KNOW ALL BY THESE PRESENTS, that each person whose signature appears below constitutes and appoints Leah Trzcinski, David A. Gardella, and William Zola and each of them, his/her true and lawful attorney-in-fact and agent in any and all capacities, to:

(1) execute for and on behalf of the undersigned, in the undersigned's capacity as a director or officer of Donnelley Financial Solutions, Inc. (the "Company"), Forms 3, 4 and 5 in accordance with Section 16(a) of the Securities Exchange Act of 1934, as amended (the "Exchange Act"), as well as Forms 144 in accordance with the Securities Act of 1933 and the rules thereunder;

(2) do and perform any and all acts for and on behalf of the undersigned which may be necessary or desirable to complete and execute any such Form 3, 4, 5, and/or Form 144, and timely file such Form(s) with the United States Securities and Exchange Commission ("SEC") and the New York Stock Exchange, including completion of Form ID or any other form or document required to utilize the SEC's electronic filing system; and

(3) take any other action of any type whatsoever in connection with the foregoing which, in the opinion of such attorney-in-fact may be of benefit to, in the best interest of, or legally required by, the undersigned, it being understood the documents executed by such attorney-in-fact on behalf of the undersigned pursuant to this Power of Attorney shall be in such form and shall contain such terms and conditions as such attorney-in-fact may approve in such attorney-in-fact's discretion.

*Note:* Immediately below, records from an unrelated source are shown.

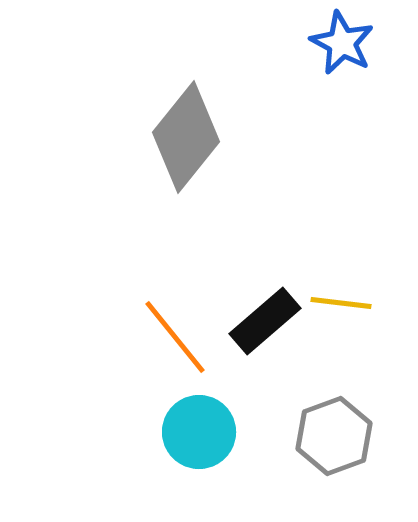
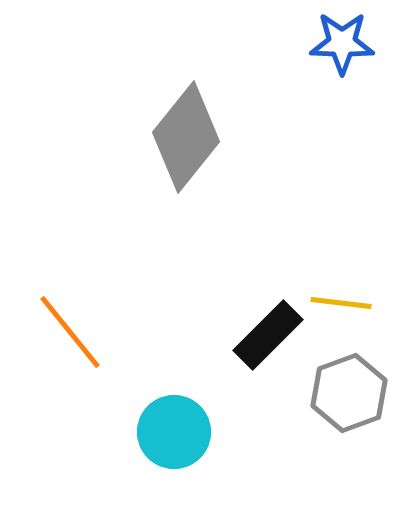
blue star: rotated 26 degrees counterclockwise
black rectangle: moved 3 px right, 14 px down; rotated 4 degrees counterclockwise
orange line: moved 105 px left, 5 px up
cyan circle: moved 25 px left
gray hexagon: moved 15 px right, 43 px up
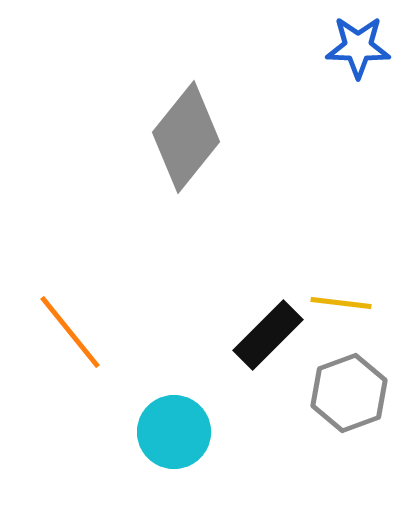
blue star: moved 16 px right, 4 px down
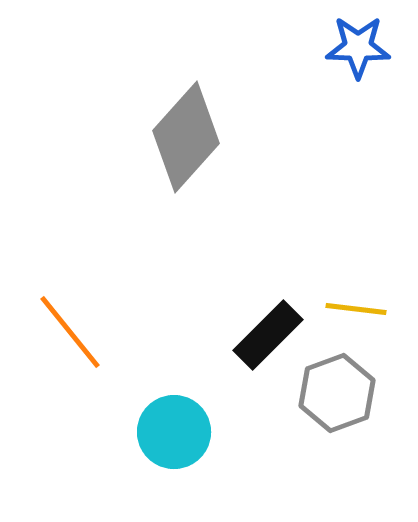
gray diamond: rotated 3 degrees clockwise
yellow line: moved 15 px right, 6 px down
gray hexagon: moved 12 px left
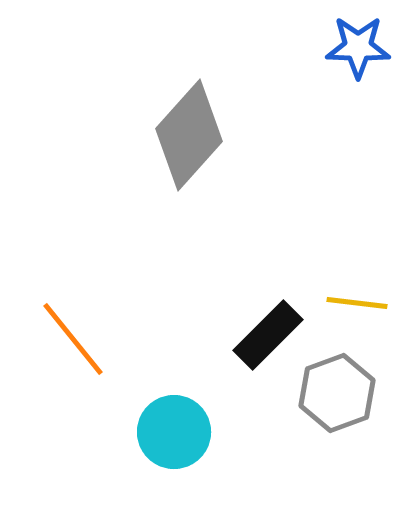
gray diamond: moved 3 px right, 2 px up
yellow line: moved 1 px right, 6 px up
orange line: moved 3 px right, 7 px down
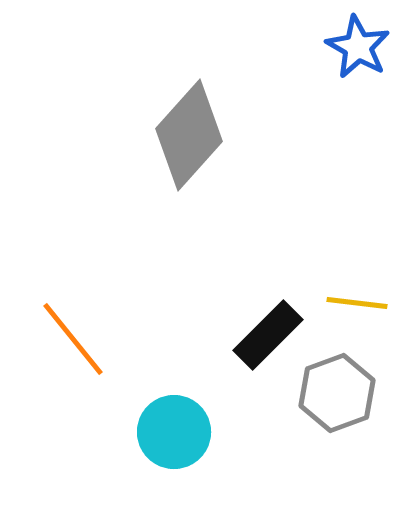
blue star: rotated 28 degrees clockwise
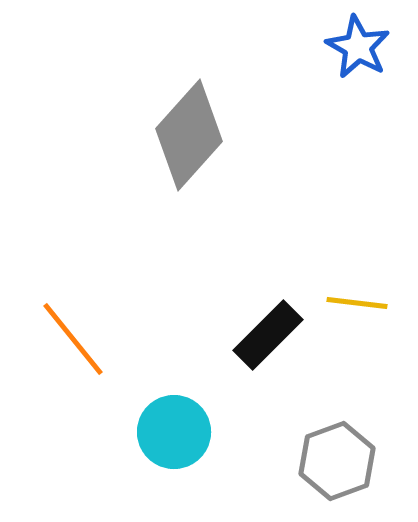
gray hexagon: moved 68 px down
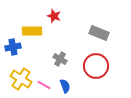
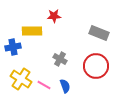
red star: rotated 24 degrees counterclockwise
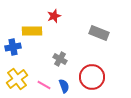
red star: rotated 16 degrees counterclockwise
red circle: moved 4 px left, 11 px down
yellow cross: moved 4 px left; rotated 20 degrees clockwise
blue semicircle: moved 1 px left
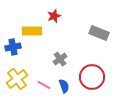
gray cross: rotated 24 degrees clockwise
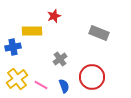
pink line: moved 3 px left
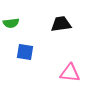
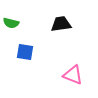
green semicircle: rotated 21 degrees clockwise
pink triangle: moved 3 px right, 2 px down; rotated 15 degrees clockwise
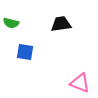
pink triangle: moved 7 px right, 8 px down
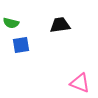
black trapezoid: moved 1 px left, 1 px down
blue square: moved 4 px left, 7 px up; rotated 18 degrees counterclockwise
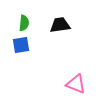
green semicircle: moved 13 px right; rotated 98 degrees counterclockwise
pink triangle: moved 4 px left, 1 px down
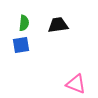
black trapezoid: moved 2 px left
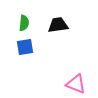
blue square: moved 4 px right, 2 px down
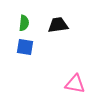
blue square: rotated 18 degrees clockwise
pink triangle: moved 1 px left; rotated 10 degrees counterclockwise
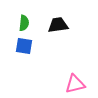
blue square: moved 1 px left, 1 px up
pink triangle: rotated 25 degrees counterclockwise
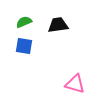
green semicircle: moved 1 px up; rotated 119 degrees counterclockwise
pink triangle: rotated 30 degrees clockwise
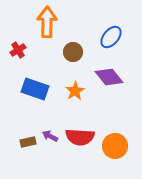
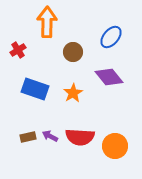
orange star: moved 2 px left, 2 px down
brown rectangle: moved 5 px up
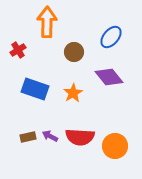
brown circle: moved 1 px right
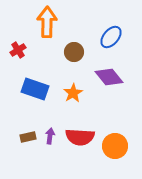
purple arrow: rotated 70 degrees clockwise
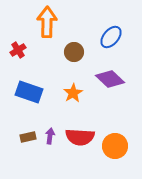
purple diamond: moved 1 px right, 2 px down; rotated 8 degrees counterclockwise
blue rectangle: moved 6 px left, 3 px down
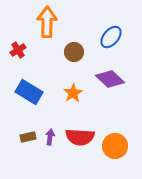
blue rectangle: rotated 12 degrees clockwise
purple arrow: moved 1 px down
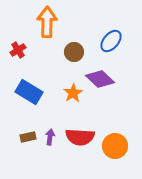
blue ellipse: moved 4 px down
purple diamond: moved 10 px left
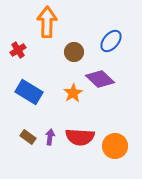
brown rectangle: rotated 49 degrees clockwise
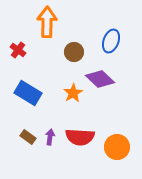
blue ellipse: rotated 20 degrees counterclockwise
red cross: rotated 21 degrees counterclockwise
blue rectangle: moved 1 px left, 1 px down
orange circle: moved 2 px right, 1 px down
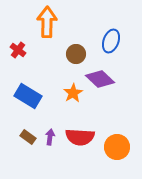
brown circle: moved 2 px right, 2 px down
blue rectangle: moved 3 px down
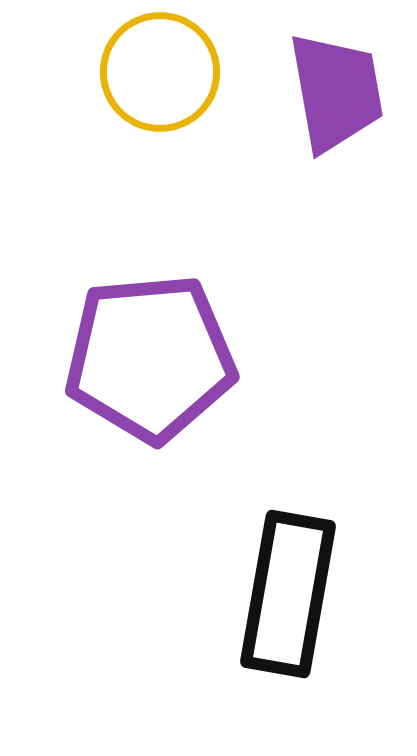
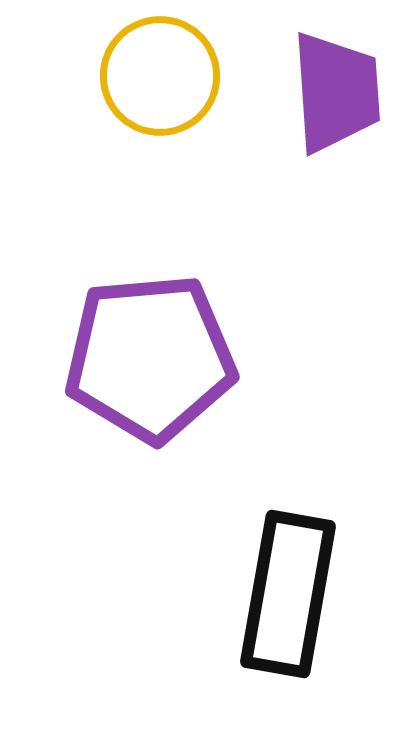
yellow circle: moved 4 px down
purple trapezoid: rotated 6 degrees clockwise
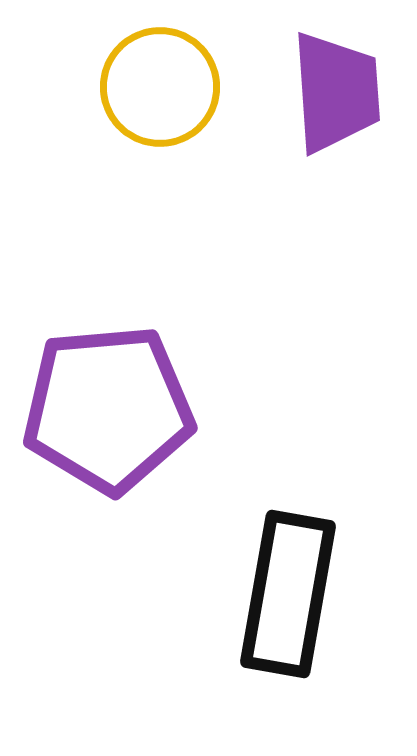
yellow circle: moved 11 px down
purple pentagon: moved 42 px left, 51 px down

The undersigned hereby grants to each attorney-in-fact named herein full power and authority to do and perform any and every act and thing whatsoever requisite, necessary or proper to be done in the exercise of any of the rights and powers herein granted, with full power of substitution or revocation, hereby ratifying and confirming that such attorney-in-fact or such attorney-in-fact's substitute or substitutes, shall lawfully do or cause to be done by virtue of this power of attorney and the rights and powers herein granted. The undersigned acknowledges that the foregoing attorneys-in-fact, in serving in such capacity at the request of the undersigned, are not assuming nor is the Company assuming, any of the undersigned's responsibilities to comply with Section 16 of the Exchange Act, as amended.

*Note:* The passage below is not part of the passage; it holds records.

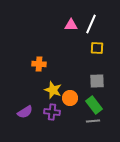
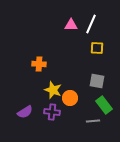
gray square: rotated 14 degrees clockwise
green rectangle: moved 10 px right
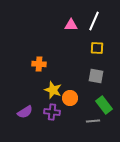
white line: moved 3 px right, 3 px up
gray square: moved 1 px left, 5 px up
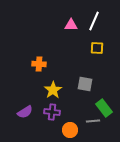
gray square: moved 11 px left, 8 px down
yellow star: rotated 18 degrees clockwise
orange circle: moved 32 px down
green rectangle: moved 3 px down
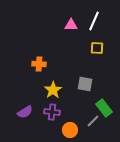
gray line: rotated 40 degrees counterclockwise
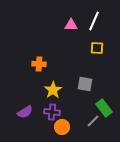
orange circle: moved 8 px left, 3 px up
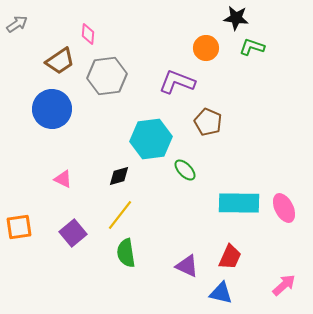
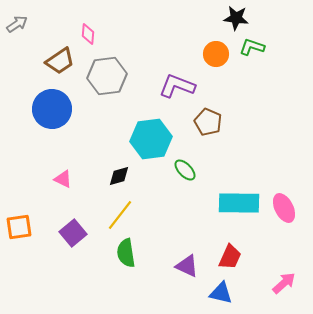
orange circle: moved 10 px right, 6 px down
purple L-shape: moved 4 px down
pink arrow: moved 2 px up
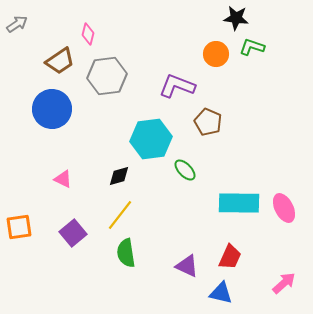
pink diamond: rotated 10 degrees clockwise
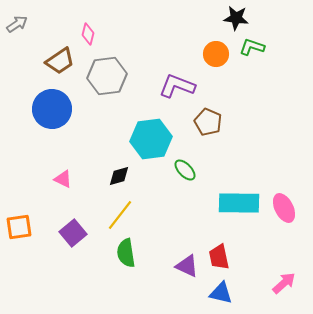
red trapezoid: moved 11 px left; rotated 144 degrees clockwise
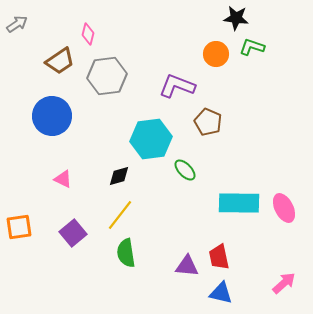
blue circle: moved 7 px down
purple triangle: rotated 20 degrees counterclockwise
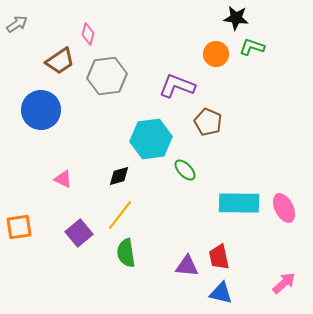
blue circle: moved 11 px left, 6 px up
purple square: moved 6 px right
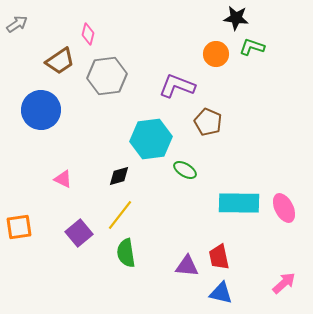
green ellipse: rotated 15 degrees counterclockwise
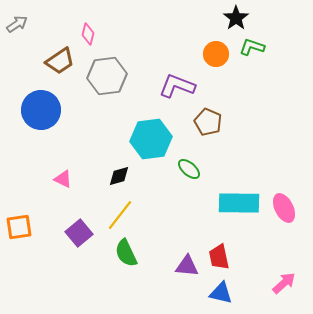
black star: rotated 30 degrees clockwise
green ellipse: moved 4 px right, 1 px up; rotated 10 degrees clockwise
green semicircle: rotated 16 degrees counterclockwise
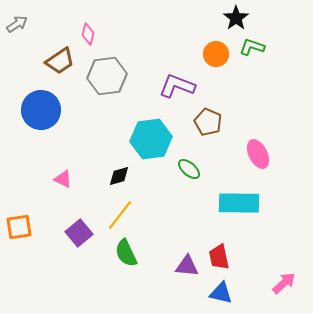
pink ellipse: moved 26 px left, 54 px up
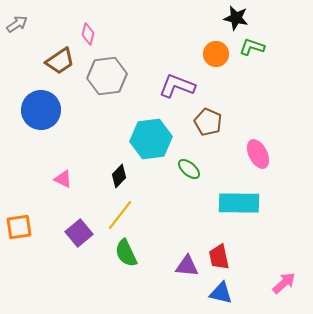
black star: rotated 25 degrees counterclockwise
black diamond: rotated 30 degrees counterclockwise
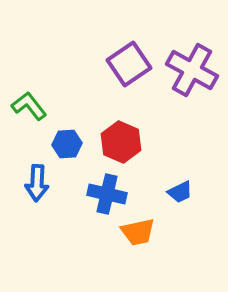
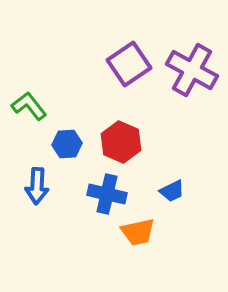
blue arrow: moved 3 px down
blue trapezoid: moved 8 px left, 1 px up
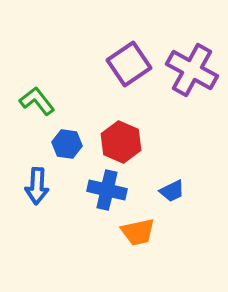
green L-shape: moved 8 px right, 5 px up
blue hexagon: rotated 12 degrees clockwise
blue cross: moved 4 px up
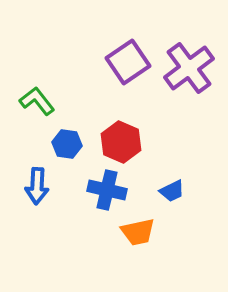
purple square: moved 1 px left, 2 px up
purple cross: moved 3 px left, 2 px up; rotated 24 degrees clockwise
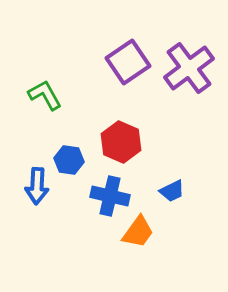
green L-shape: moved 8 px right, 6 px up; rotated 9 degrees clockwise
blue hexagon: moved 2 px right, 16 px down
blue cross: moved 3 px right, 6 px down
orange trapezoid: rotated 42 degrees counterclockwise
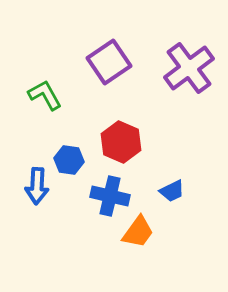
purple square: moved 19 px left
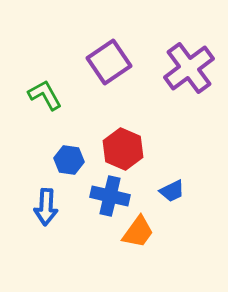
red hexagon: moved 2 px right, 7 px down
blue arrow: moved 9 px right, 21 px down
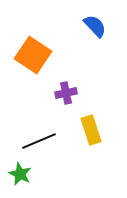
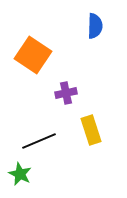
blue semicircle: rotated 45 degrees clockwise
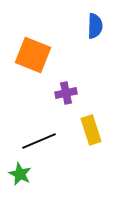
orange square: rotated 12 degrees counterclockwise
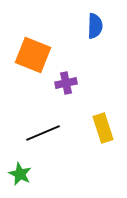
purple cross: moved 10 px up
yellow rectangle: moved 12 px right, 2 px up
black line: moved 4 px right, 8 px up
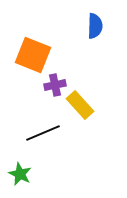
purple cross: moved 11 px left, 2 px down
yellow rectangle: moved 23 px left, 23 px up; rotated 24 degrees counterclockwise
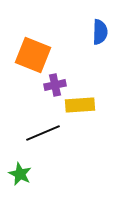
blue semicircle: moved 5 px right, 6 px down
yellow rectangle: rotated 52 degrees counterclockwise
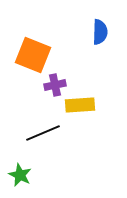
green star: moved 1 px down
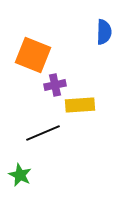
blue semicircle: moved 4 px right
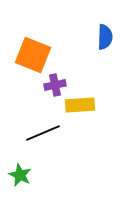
blue semicircle: moved 1 px right, 5 px down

The undersigned revokes all prior powers of attorney related to the subject matter of this Power of Attorney. This Power of Attorney shall remain in full force and effect until the undersigned is no longer required to file Forms 3, 4 and 5 with respect to the undersigned's holdings of and transactions in securities issued by the Company unless earlier revoked by the undersigned in signed writing delivered to the foregoing attorneys-in-fact.

IN WITNESS WHEREOF, the undersigned has caused this Power of Attorney to be executed as of this 30th day of August, 2023.